▸ Task details: A faithful copy of all the records is needed, with the pictures omitted.

▸ Stored data entries:

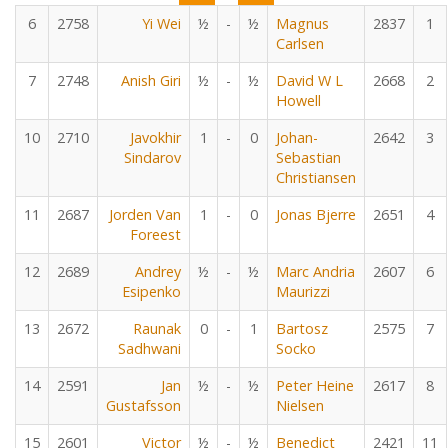
6
2758
Yi Wei
½
-
½
Magnus
2837
1
Carlsen
7
2748
Anish Giri
½
-
½
David W L
2668
2
Howell
10
2710
Javokhir
1
-
0
Johan-
2642
3
Sindarov
Sebastian
Christiansen
11
2687
Jorden Van
1
-
0
Jonas Bjerre
2651
4
Foreest
12
2689
Andrey
½
-
½
Marc Andria
2607
6
Esipenko
Maurizzi
13
2672
Raunak
0
-
1
Bartosz
2575
7
Sadhwani
Socko
14
2591
Jan
½
-
½
Peter Heine
2617
8
Gustafsson
Nielsen
15
2601
Victor
½
-
½
Benedict
2421
11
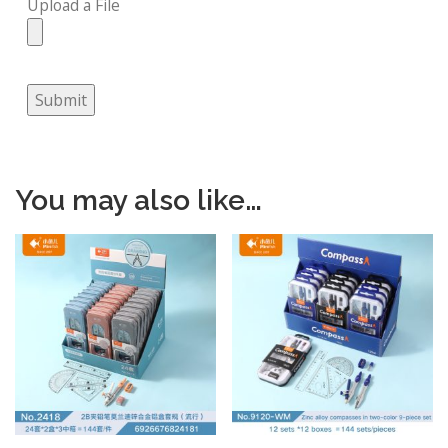
Upload a File
Submit
You may also like…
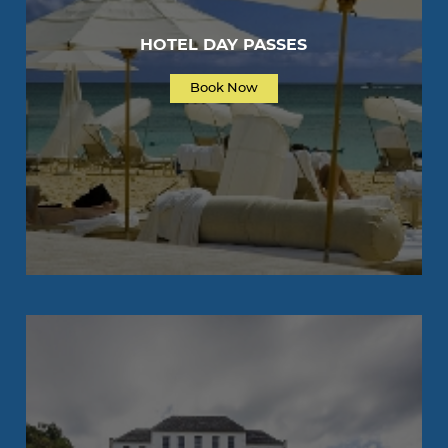
HOTEL DAY PASSES
Book Now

▸ Problem solution:
6
2758
Yi Wei
½
-
½
Magnus
2837
1
Carlsen
7
2748
Anish Giri
½
-
½
David W L
2668
2
Howell
10
2710
Javokhir
1
-
0
Johan-
2642
3
Sindarov
Sebastian
Christiansen
11
2687
Jorden Van
1
-
0
Jonas Bjerre
2651
4
Foreest
12
2689
Andrey
½
-
½
Marc Andria
2607
6
Esipenko
Maurizzi
13
2672
Raunak
0
-
1
Bartosz
2575
7
Sadhwani
Socko
14
2591
Jan
½
-
½
Peter Heine
2617
8
Gustafsson
Nielsen
15
2601
Victor
½
-
½
Benedict
2421
11
Upload a File
Submit
You may also like…
HOTEL DAY PASSES
Book Now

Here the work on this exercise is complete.